Task brief ::
The answer is all of the data, repeated exactly.

Records provided ::
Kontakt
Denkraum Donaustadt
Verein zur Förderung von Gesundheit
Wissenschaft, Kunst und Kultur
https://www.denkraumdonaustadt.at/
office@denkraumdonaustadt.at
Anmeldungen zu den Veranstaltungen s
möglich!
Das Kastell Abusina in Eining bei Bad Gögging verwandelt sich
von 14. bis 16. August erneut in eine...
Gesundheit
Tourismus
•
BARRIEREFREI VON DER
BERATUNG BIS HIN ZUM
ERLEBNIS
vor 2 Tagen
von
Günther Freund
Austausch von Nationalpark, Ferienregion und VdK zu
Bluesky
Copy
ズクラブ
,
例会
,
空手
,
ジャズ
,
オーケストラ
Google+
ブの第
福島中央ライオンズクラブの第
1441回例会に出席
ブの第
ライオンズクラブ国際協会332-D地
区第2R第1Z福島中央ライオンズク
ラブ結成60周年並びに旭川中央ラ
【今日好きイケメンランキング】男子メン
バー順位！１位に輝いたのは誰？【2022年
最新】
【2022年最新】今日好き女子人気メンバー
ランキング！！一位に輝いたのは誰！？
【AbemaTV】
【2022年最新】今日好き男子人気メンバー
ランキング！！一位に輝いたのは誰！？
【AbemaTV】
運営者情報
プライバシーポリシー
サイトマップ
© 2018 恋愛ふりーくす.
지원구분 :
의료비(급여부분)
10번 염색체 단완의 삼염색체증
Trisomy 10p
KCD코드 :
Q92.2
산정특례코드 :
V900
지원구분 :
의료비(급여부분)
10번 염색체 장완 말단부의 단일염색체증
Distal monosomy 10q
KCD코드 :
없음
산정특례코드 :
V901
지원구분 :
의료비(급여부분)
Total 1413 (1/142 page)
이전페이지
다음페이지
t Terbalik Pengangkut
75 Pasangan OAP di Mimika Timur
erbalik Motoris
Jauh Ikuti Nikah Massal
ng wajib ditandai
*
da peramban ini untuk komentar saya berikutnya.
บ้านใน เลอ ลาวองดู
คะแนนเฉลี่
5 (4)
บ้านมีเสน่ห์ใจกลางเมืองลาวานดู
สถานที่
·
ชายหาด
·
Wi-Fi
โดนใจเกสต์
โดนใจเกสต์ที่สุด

Reply to the exercise ::
Kontakt
Denkraum Donaustadt
Verein zur Förderung von Gesundheit
Wissenschaft, Kunst und Kultur
https://www.denkraumdonaustadt.at/
office@denkraumdonaustadt.at
Anmeldungen zu den Veranstaltungen s
möglich!
Das Kastell Abusina in Eining bei Bad Gögging verwandelt sich
von 14. bis 16. August erneut in eine...
Gesundheit
Tourismus
•
BARRIEREFREI VON DER
BERATUNG BIS HIN ZUM
ERLEBNIS
vor 2 Tagen
von
Günther Freund
Austausch von Nationalpark, Ferienregion und VdK zu
Bluesky
Copy
ズクラブ
,
例会
,
空手
,
ジャズ
,
オーケストラ
Google+
ブの第
福島中央ライオンズクラブの第
1441回例会に出席
ブの第
ライオンズクラブ国際協会332-D地
区第2R第1Z福島中央ライオンズク
ラブ結成60周年並びに旭川中央ラ
【今日好きイケメンランキング】男子メン
バー順位！１位に輝いたのは誰？【2022年
最新】
【2022年最新】今日好き女子人気メンバー
ランキング！！一位に輝いたのは誰！？
【AbemaTV】
【2022年最新】今日好き男子人気メンバー
ランキング！！一位に輝いたのは誰！？
【AbemaTV】
運営者情報
プライバシーポリシー
サイトマップ
© 2018 恋愛ふりーくす.
지원구분 :
의료비(급여부분)
10번 염색체 단완의 삼염색체증
Trisomy 10p
KCD코드 :
Q92.2
산정특례코드 :
V900
지원구분 :
의료비(급여부분)
10번 염색체 장완 말단부의 단일염색체증
Distal monosomy 10q
KCD코드 :
없음
산정특례코드 :
V901
지원구분 :
의료비(급여부분)
Total 1413 (1/142 page)
이전페이지
다음페이지
t Terbalik Pengangkut
75 Pasangan OAP di Mimika Timur
erbalik Motoris
Jauh Ikuti Nikah Massal
ng wajib ditandai
*
da peramban ini untuk komentar saya berikutnya.
บ้านใน เลอ ลาวองดู
คะแนนเฉลี่
5 (4)
บ้านมีเสน่ห์ใจกลางเมืองลาวานดู
สถานที่
·
ชายหาด
·
Wi-Fi
โดนใจเกสต์
โดนใจเกสต์ที่สุด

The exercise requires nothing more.